For kinesthetic learners, set no ceiling on retakes and track the improvement trajectory. Reps retaking sessions until they pass a configured threshold show measurable skill building, not just compliance.

For analytical learners, add a manual scenario configuration step where the manager or L&D lead annotates what the scenario is specifically testing. That framing helps analytical reps engage with the nuance rather than defaulting to their process-following mode.


Step 5: Deploy at Scale With Manager Visibility

Personalized coaching at the individual level is only sustainable at scale if managers have a single view of team progress. Without aggregated visibility, personalization creates administrative overhead that kills adoption.

Insight7's coaching dashboard supports bulk assignment to entire teams from a single interface while preserving individual scenario configuration. Supervisors approve AI-suggested training before it deploys, keeping a human in the loop without requiring manual scenario creation for every rep.

Track four things at the manager level: assignment completion rate by rep, score trajectory across retakes, which criteria improved after each coaching cycle, and which learning profiles are responding to their assigned format. If kinesthetic learners are completing sessions but not improving, the scenarios need to be harder or more varied. If analytical learners are not completing, the format is probably too heavy on audio feedback.


Step 6: Iterate Based on Score Trajectory and Behavioral Change in Calls

Coaching completion is a leading indicator. The lagging indicator is QA score change on the criteria that were targeted.
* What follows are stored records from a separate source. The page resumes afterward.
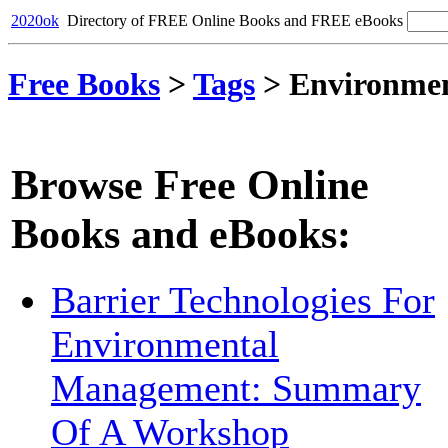
2020ok
Directory of FREE Online Books and FREE eBooks
Free Books
>
Tags
>
Environme
Browse Free Online
Books and eBooks:
Barrier Technologies For
Environmental
Management: Summary
Of A Workshop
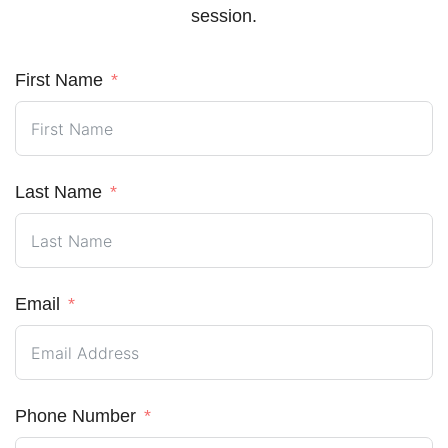
session.
First Name
Last Name
Email
Phone Number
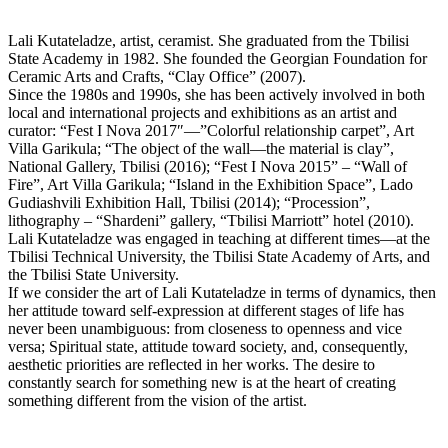
Lali Kutateladze, artist, ceramist. She graduated from the Tbilisi
State Academy in 1982. She founded the Georgian Foundation for
Ceramic Arts and Crafts, “Clay Office” (2007).
Since the 1980s and 1990s, she has been actively involved in both
local and international projects and exhibitions as an artist and
curator: “Fest I Nova 2017″—”Colorful relationship carpet”, Art
Villa Garikula; “The object of the wall—the material is clay”,
National Gallery, Tbilisi (2016); “Fest I Nova 2015” – “Wall of
Fire”, Art Villa Garikula; “Island in the Exhibition Space”, Lado
Gudiashvili Exhibition Hall, Tbilisi (2014); “Procession”,
lithography – “Shardeni” gallery, “Tbilisi Marriott” hotel (2010).
Lali Kutateladze was engaged in teaching at different times—at the
Tbilisi Technical University, the Tbilisi State Academy of Arts, and
the Tbilisi State University.
If we consider the art of Lali Kutateladze in terms of dynamics, then
her attitude toward self-expression at different stages of life has
never been unambiguous: from closeness to openness and vice
versa; Spiritual state, attitude toward society, and, consequently,
aesthetic priorities are reflected in her works. The desire to
constantly search for something new is at the heart of creating
something different from the vision of the artist.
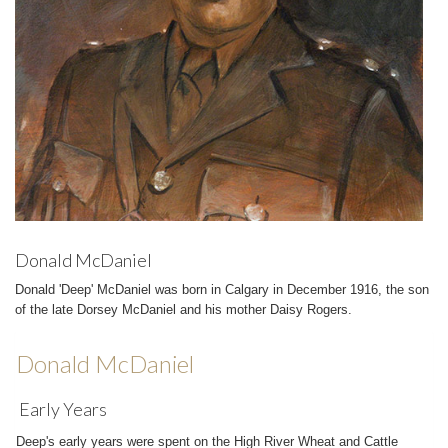
Donald McDaniel
Donald 'Deep' McDaniel was born in Calgary in December 1916, the son
of the late Dorsey McDaniel and his mother Daisy Rogers.
Donald McDaniel
Early Years
Deep's early years were spent on the High River Wheat and Cattle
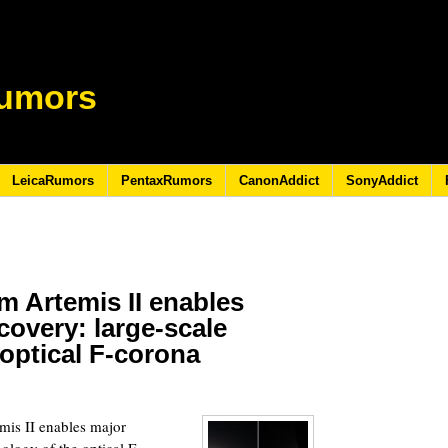
umors
LeicaRumors
PentaxRumors
CanonAddict
SonyAddict
m Artemis II enables
scovery: large-scale
optical F-corona
6
is II enables major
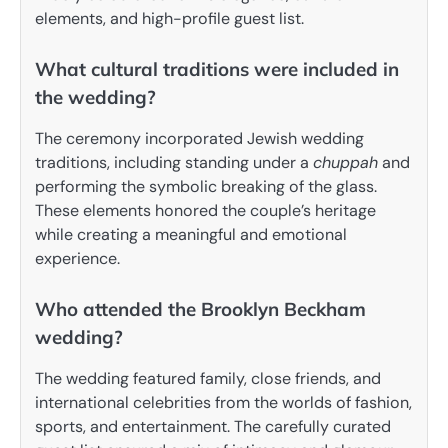
elements, and high-profile guest list.
What cultural traditions were included in
the wedding?
The ceremony incorporated Jewish wedding
traditions, including standing under a
chuppah
and
performing the symbolic breaking of the glass.
These elements honored the couple’s heritage
while creating a meaningful and emotional
experience.
Who attended the Brooklyn Beckham
wedding?
The wedding featured family, close friends, and
international celebrities from the worlds of fashion,
sports, and entertainment. The carefully curated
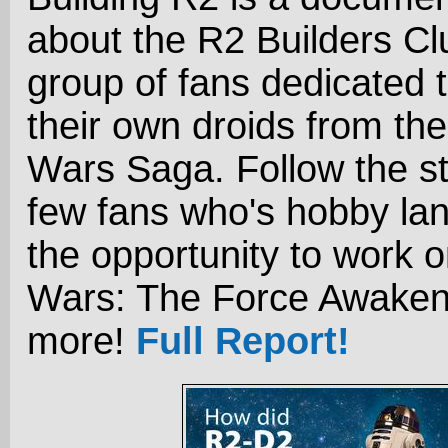
about the R2 Builders Cl
group of fans dedicated t
their own droids from the
Wars Saga. Follow the st
few fans who's hobby la
the opportunity to work o
Wars: The Force Awaken
more!
Full Report!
Close the loop monthly.

Pull QA scores for the criteria you assigned coaching against. Compare the 30-day post-coaching score to the 30-day pre-coaching baseline. Separate results by learning profile to see which format-gap combinations are working.

Insight7's platform tracks rep score improvement over time, connecting the QA trend line to coaching history. That connection is what transforms coaching from a morale activity into a measurable performance program. When a board-level question comes up about training ROI, the answer should be: agents who completed profile-matched coaching improved their target criteria scores by X points over 60 days.

Revise assignments quarterly. Learning needs shift as reps gain experience and as your product or process changes. An empathy gap in Q1 may become a compliance gap in Q3 after a policy update. The call data will tell you what changed.


FAQ

Can AI coaching really adapt to individual learning styles automatically?

Not fully automatically. The AI surfaces the behavioral patterns in call data and generates practice scenarios; the manager or L&D lead still interprets the learning profile and selects the appropriate format. The configuration decisions described in this guide require human judgment. What AI does is give you 100% call coverage and consistent scoring so that judgment is based on real behavioral data rather than impression or anecdote.

How many coaching sessions per learning profile per month is optimal?

Research on skill retention suggests that short, frequent practice sessions outperform long infrequent ones regardless of learning style. For kinesthetic learners, two to three short roleplay sessions per week is more effective than one long session per month. For analytical learners, one annotated transcript review per week with a follow-up reflection discussion is often sufficient. Audit your data quarterly to see what cadence correlates with score improvement on your team specifically.

What if a rep does not fit neatly into one learning profile?

Most reps show a dominant pattern with secondary traits. If a rep's call data shows both high analytical compliance and high kinesthetic variance, start with the format that addresses the larger point gap. After the primary gap closes, reassess. Mixed profiles often resolve into a clearer dominant type once the most obvious behavioral gap is addressed through targeted practice.